My final Friday night in San Sebastian was the wildest night I’ve had on this trip – up late packing my behemoth of a suitcase. I had a severe case of procrastination, as well as heaps of clothing from Zara which was having such magnificent sales that I and many of my fellow travelers couldn’t stay away. On top of that I had presents for my family and friends back home. That’s all well and good if you weren’t already pushing the boundaries of your suitcase’s physical limitations as well as the weight limit at the airport; I had to start from scratch.
While I was folding my clothing into the smallest shapes I could muster, trying out the traditional technique, the weird way I saw on Facebook, and throwing in a couple origami cotton cranes for good measure, I couldn’t help but reflect on the entirety of the trip. Each article of clothing brought back the memory of how my day was spent and who it was with. After my classmates and I braved it through the battlefields of full immersion Spanish class, we either had an excursion planned with Sean and Julian or a day to ourselves. Now my fellow classmates have already given fantastic summaries of the days we’ve had here, so I’m not going to give everyone a summary of a summary of our trip. Even more interesting than the things I did on this trip every day was who I did these things with.
At some point during the last week, Julian commented on just how close our group of students was, and asked how long we had known each other before the trip. He and Sean were amazed to find out that many of us had gone in blind, knowing two or three people but the rest of the group was a mystery. I personally knew only one person before this trip, a very good friend of mine, but I left with 20 friends. I have a very diverse friend group now, both North AND South Campus majors.
My first day was spent with the five people I had spoken to the most in the airport. We had known each other for a grand total of about 12 hours give or take, but after a night on the beach, something was different. It didn’t matter that we had only known each other for such a short period of time; we gelled as a cohesive unit and from that moment on spent most of our free time (that wasn’t being used for a much needed camera battery recharge and a siesta) together.

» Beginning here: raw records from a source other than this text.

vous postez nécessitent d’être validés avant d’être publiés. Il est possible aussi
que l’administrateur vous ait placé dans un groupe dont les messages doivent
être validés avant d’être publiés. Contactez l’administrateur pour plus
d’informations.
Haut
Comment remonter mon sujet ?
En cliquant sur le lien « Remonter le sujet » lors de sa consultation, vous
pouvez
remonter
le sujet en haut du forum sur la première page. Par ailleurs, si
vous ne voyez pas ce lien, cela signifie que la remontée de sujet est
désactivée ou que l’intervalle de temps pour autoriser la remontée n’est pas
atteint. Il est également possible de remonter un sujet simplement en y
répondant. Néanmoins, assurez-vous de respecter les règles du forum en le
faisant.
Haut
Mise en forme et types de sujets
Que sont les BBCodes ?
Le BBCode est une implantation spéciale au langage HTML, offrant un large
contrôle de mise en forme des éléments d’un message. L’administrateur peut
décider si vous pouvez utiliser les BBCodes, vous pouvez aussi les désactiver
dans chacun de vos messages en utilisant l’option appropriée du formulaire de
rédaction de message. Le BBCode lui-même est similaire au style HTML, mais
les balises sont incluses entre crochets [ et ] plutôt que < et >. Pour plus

It didn’t matter to any of us that we hadn’t known the other before crossing the pond, everyone was treated like family. Euros flowed easily from one hand to the other if someone needed an extra 20 cents for a melocotόn (the peaches in Spain dance big, juicy circles around the ones here in the U.S.), or a gelato before we had to race with the clock to meet our professors across town. I actually can’t put into words when it happened, how it happened, or why it happened, but the fact that our entire group stayed just that, a group, astonished me and made the trip all the more memorable. Ordinarily when groups get large, sections break off into cliques that, once formed, can never be penetrated. But that didn’t happen on this trip. Instead, nightly trips to the beach were open to everyone we were with. Some people even brought other international students they’d met at Lacunza, so there would be a group of more than 10, maybe even 15 at a time all enjoying the beauty of the city at nighttime, a thousand little lights transforming the beautiful city we had all seen in the middle of the day to a breathtaking one.

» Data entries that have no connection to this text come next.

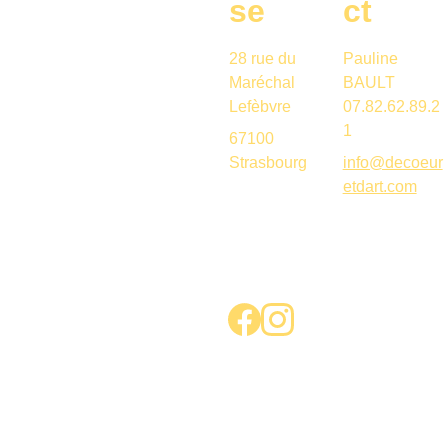
se
ct
28 rue du 
Pauline 
Maréchal 
BAULT
Lefèbvre 
07.82.62.89.2
1
67100 
Strasbourg
info@decoeur
etdart.com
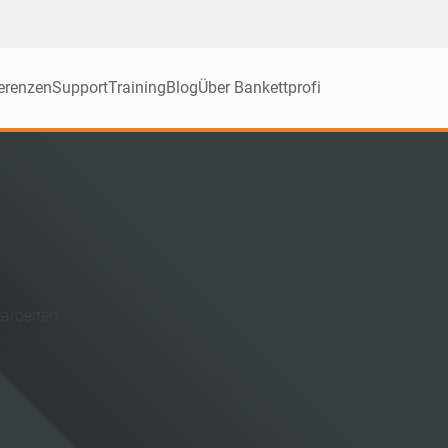
erenzen
Support
Training
Blog
Über Bankettprofi
earbeiten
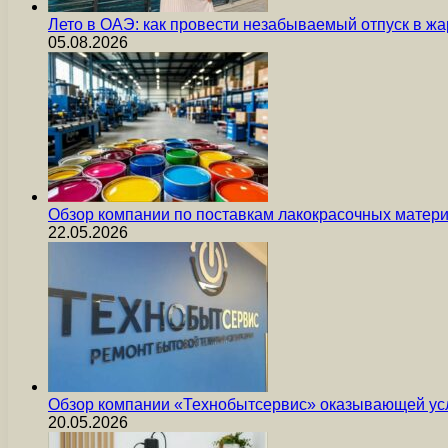
Лето в ОАЭ: как провести незабываемый отпуск в жа
05.08.2026
Обзор компании по поставкам лакокрасочных мате
22.05.2026
Обзор компании «Технобытсервис» оказывающей усл
20.05.2026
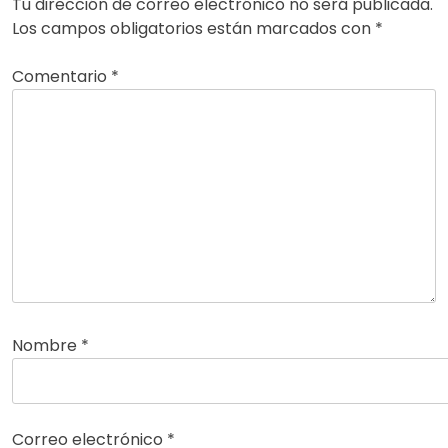
Tu dirección de correo electrónico no será publicada.
Los campos obligatorios están marcados con
*
Comentario
*
Nombre
*
Correo electrónico
*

I have a memory with each and every person on this trip that makes me exceptionally happy. And for that I am incredibly grateful. Each and every moment on this trip was the most exciting moment of my incredibly geographically sheltered life. Coming from a small high school and having never traveled anywhere more exciting than Ohio, a trip to one of the most beautiful cities in the world with my favorite professor (now favorite professors, as I had only been taught by one before), and new favorite people was all I could have hoped for and so much more.
So, without further ado, an electronic attempt at a round of applause for the Honors College for allowing us all this opportunity, Sean and Julian for filling our days with mandatory excursions that I was actually excited to go on (usually the word mandatory makes me head for the hills), and to every student on this trip who made me laugh, made me smile, and helped me enjoy this magical city so much more. And thank you to the city of San Sebastian who welcomed this group of rowdy Americans in and showed us all it had to offer.